Sprint on for a trailer and some words about the human story behind the game.
I could listen to that trailer all day.
Sprinter plays like a rhythm game: press the right buttons at the right time to progress. There must be an amazing sense of flow to be achieved, when everything comes together: the button presses, the music, the speed. But the difficulty may make the experience frustrating, rather than soothing. The only review up on Steam right now reveals that between you and the smoothness of the trailer lie a huge number of retries, and that the levels are so short because you need to build muscle memory to pass them.
If you need a reason for running, some vignettes will tell you who, what and why, although there isn't much to be gleaned about the plot except that it touches on "an intimate family story."

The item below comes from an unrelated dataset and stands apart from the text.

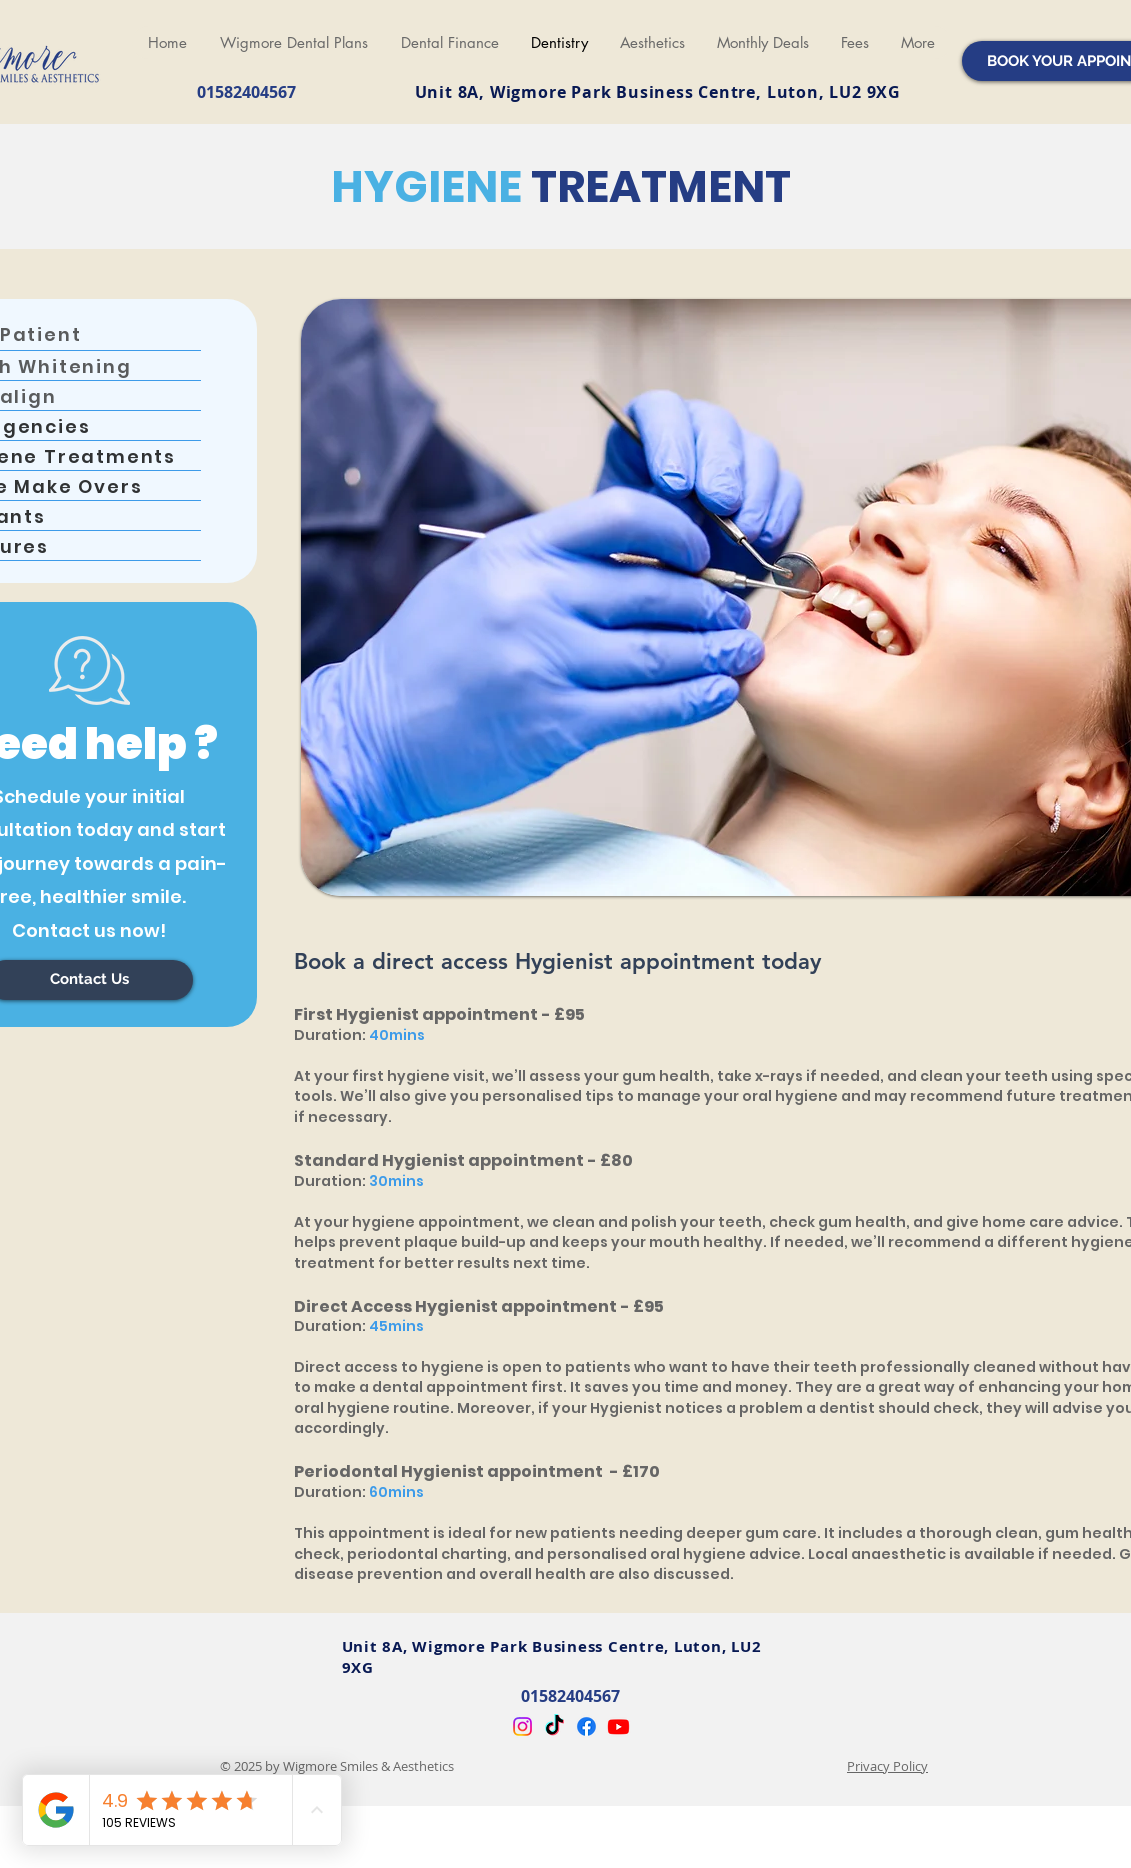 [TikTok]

The game's website also links to the Tumblr of Idris, the game's author. In his only two posts, liberally sprinkled with cute pictures of red pandas, he paints in broad strokes his struggle with development, focusing on the human side rather than the technical details. The story starts in 2013, when he left his previous job with high hopes of achieving success with his own game. But his ideas are too ambitious and impractical, and after a year he still has nothing to show.
"The scope of my ideas in the beginning were larger than life. I would live out some ill-fated fantasy by quitting my job and creating a game that would make a wave in the industry, with a narrative that spiralled and inspired, and gameplay that provoked visceral reactions from every wide-eyed, jaw-dropped gaze it caught.
[...]
"How do you accept such ludicrous ambitions with a straight face? The answer is actually pretty simple; you possess enough arrogance to convince yourself it’s completely possible, and get straight to work before you catch sight of the mistake.
"So I did just that, jumping onto a treadmill, running twenty miles a day, all in service of this out of reach ambition. Building physics engines, dialogue systems, writing a complete twenty page screenplay that is now as useful as the apple core I threw away the day I wrote the first line.
The story has a good ending, obviously, but I appreciate the honesty that animates Idris' account ("this is just a truly horrifying experience, even though I love every second of it."), and I'm sure the read could help some other struggling dev out there. Making stuff is hard.
Sprinter is out now on Steam for Windows, Mac and Linux. It's got a 20% launch discount until March 3rd, so the game will set you back £4.47/$6.39/€6.39 now.